RECORD EXCERPTS =>
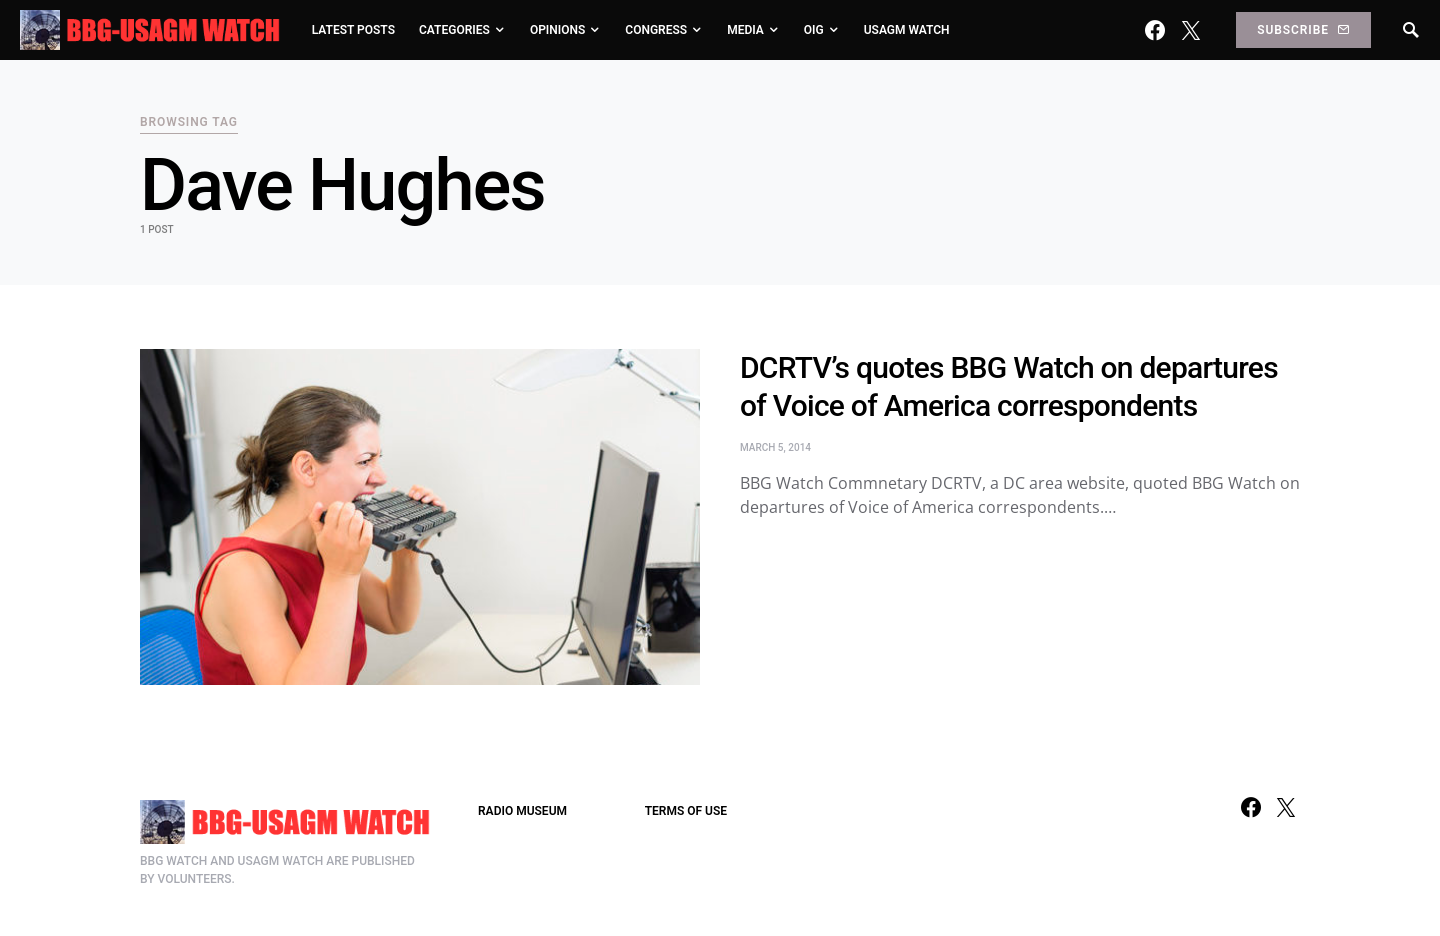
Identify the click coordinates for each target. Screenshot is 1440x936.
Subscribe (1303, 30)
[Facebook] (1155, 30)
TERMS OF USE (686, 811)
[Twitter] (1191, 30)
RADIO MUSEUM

WORK TASK =>
Leave the pictures out and write out every entry exactly as given.

EXPECTED ANSWER =>
Identify the click coordinates for each target. Screenshot is 1440x936.
Subscribe (1303, 30)
[Facebook] (1155, 30)
TERMS OF USE (686, 811)
[Twitter] (1191, 30)
RADIO MUSEUM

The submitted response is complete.